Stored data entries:
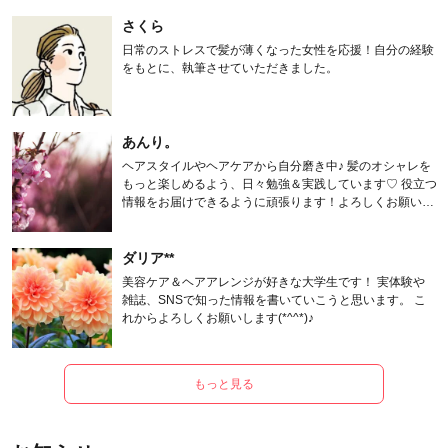
さくら
日常のストレスで髪が薄くなった女性を応援！自分の経験
をもとに、執筆させていただきました。
あんり。
ヘアスタイルやヘアケアから自分磨き中♪ 髪のオシャレを
もっと楽しめるよう、日々勉強＆実践しています♡ 役立つ
情報をお届けできるように頑張ります！よろしくお願いし
ます。
ダリア**
美容ケア＆ヘアアレンジが好きな大学生です！ 実体験や
雑誌、SNSで知った情報を書いていこうと思います。 こ
れからよろしくお願いします(*^^*)♪
もっと見る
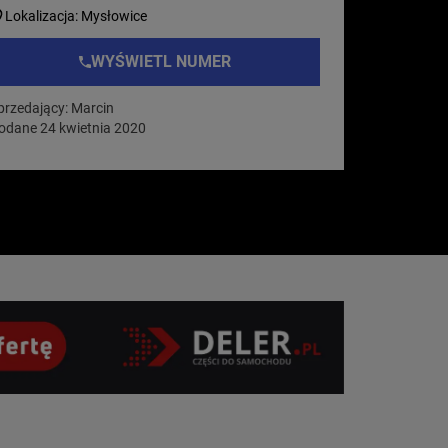
Lokalizacja: Mysłowice
WYŚWIETL NUMER
przedający: Marcin
odane 24 kwietnia 2020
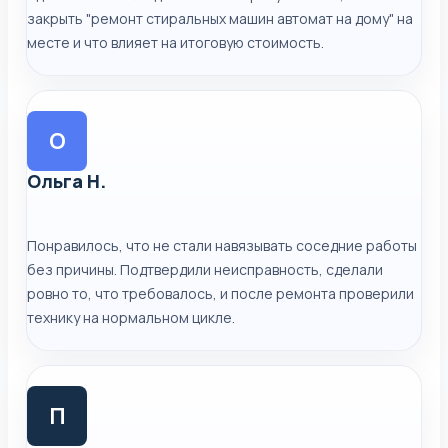
закрыть "ремонт стиральных машин автомат на дому" на
месте и что влияет на итоговую стоимость.
О
Ольга Н.
Понравилось, что не стали навязывать соседние работы
без причины. Подтвердили неисправность, сделали
ровно то, что требовалось, и после ремонта проверили
технику на нормальном цикле.
П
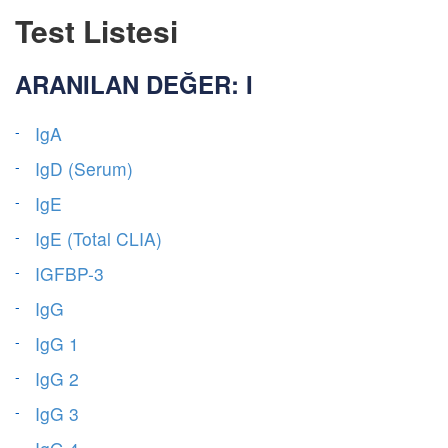
Test Listesi
ARANILAN DEĞER: I
IgA
IgD (Serum)
IgE
IgE (Total CLIA)
IGFBP-3
IgG
IgG 1
IgG 2
IgG 3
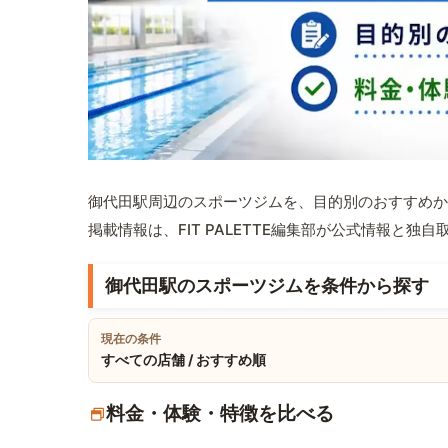
御代田駅周辺のスポーツジムを、目的別のおすすめか
掲載情報は、FIT PALETTE編集部が公式情報と独
御代田駅のスポーツジムを条件から探す
現在の条件
すべての店舗 / おすすめ順
料金・体験・特徴を比べる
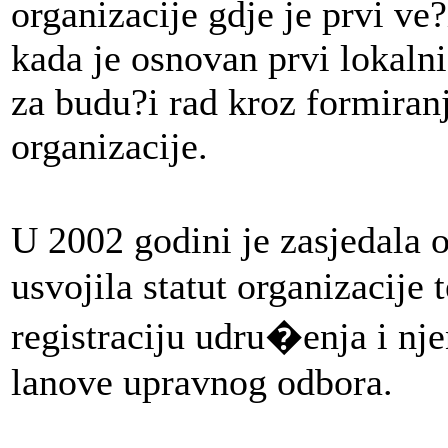
organizacije gdje je prvi ve
kada je osnovan prvi lokalni
za budu?i rad kroz formiranj
organizacije.
U 2002 godini je zasjedala 
usvojila statut organizacije 
registraciju udru�enja i nje
lanove upravnog odbora.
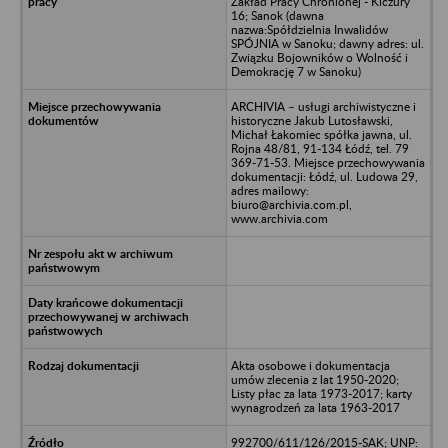
Zakład Pracy Chronionej - Kiczury
16; Sanok (dawna
nazwa:Spółdzielnia Inwalidów
SPÓJNIA w Sanoku; dawny adres: ul.
Związku Bojowników o Wolność i
Demokrację 7 w Sanoku)
ARCHIVIA – usługi archiwistyczne i
historyczne Jakub Lutosławski,
Michał Łakomiec spółka jawna, ul.
Rojna 48/81, 91-134 Łódź, tel. 79
369-71-53. Miejsce przechowywania
dokumentacji: Łódź, ul. Ludowa 29,
adres mailowy:
biuro@archivia.com.pl,
www.archivia.com
Akta osobowe i dokumentacja
umów zlecenia z lat 1950-2020;
Listy płac za lata 1973-2017; karty
wynagrodzeń za lata 1963-2017
992700/611/126/2015-SAK; UNP:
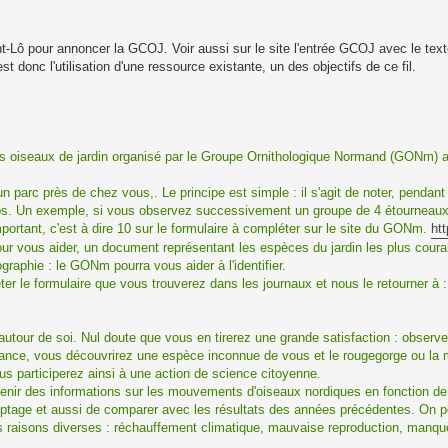
t-Lô pour annoncer la GCOJ. Voir aussi sur le site l'entrée GCOJ avec le text
st donc l'utilisation d'une ressource existante, un des objectifs de ce fil.
s oiseaux de jardin organisé par le Groupe Ornithologique Normand (GONm) au
un parc près de chez vous,. Le principe est simple : il s'agit de noter, pendan
 Un exemple, si vous observez successivement un groupe de 4 étourneaux,
portant, c'est à dire 10 sur le formulaire à compléter sur le site du GONm.
ht
Pour vous aider, un document représentant les espèces du jardin les plus couran
graphie : le GONm pourra vous aider à l'identifier.
ter le formulaire que vous trouverez dans les journaux et nous le retourner à 
autour de soi. Nul doute que vous en tirerez une grande satisfaction : observ
hance, vous découvrirez une espèce inconnue de vous et le rougegorge ou la
us participerez ainsi à une action de science citoyenne.
enir des informations sur les mouvements d'oiseaux nordiques en fonction de
tage et aussi de comparer avec les résultats des années précédentes. On pe
s raisons diverses : réchauffement climatique, mauvaise reproduction, manque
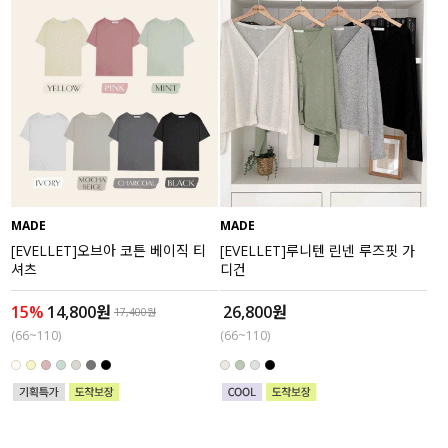
MADE
MADE
[EVELLET]오브아 코튼 베이직 티
[EVELLET]루니텐 린넨 루즈핏 가
셔츠
디건
15%
14,800원
26,800원
17,400원
(66~110)
(66~110)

ACTIVITY: Look over the records above and filter for each line with the word "formulaire".

EXERCISE RESULT:
portant, c'est à dire 10 sur le formulaire à compléter sur le site du GONm.
ter le formulaire que vous trouverez dans les journaux et nous le retourner à 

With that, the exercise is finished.